[Saved data entries]
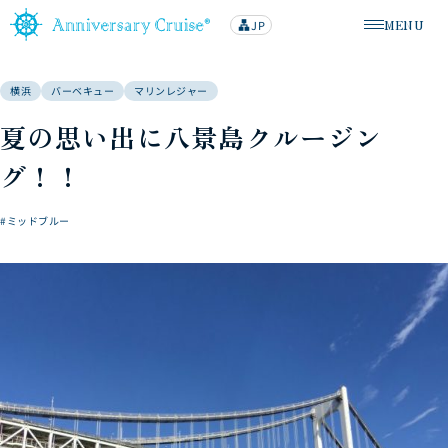
MENU
JP
lan
メニューを
g
u
a
g
横浜
バーベキュー
マリンレジャー
e
夏の思い出に八景島クルージン
グ！！
#ミッドブルー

→ Aim of the task
Your copy of the records must match them exactly, except that no pictures appear in it.

→ Exercise result
MENU
JP
lan
メニューを
g
u
a
g
横浜
バーベキュー
マリンレジャー
e
夏の思い出に八景島クルージン
グ！！
#ミッドブルー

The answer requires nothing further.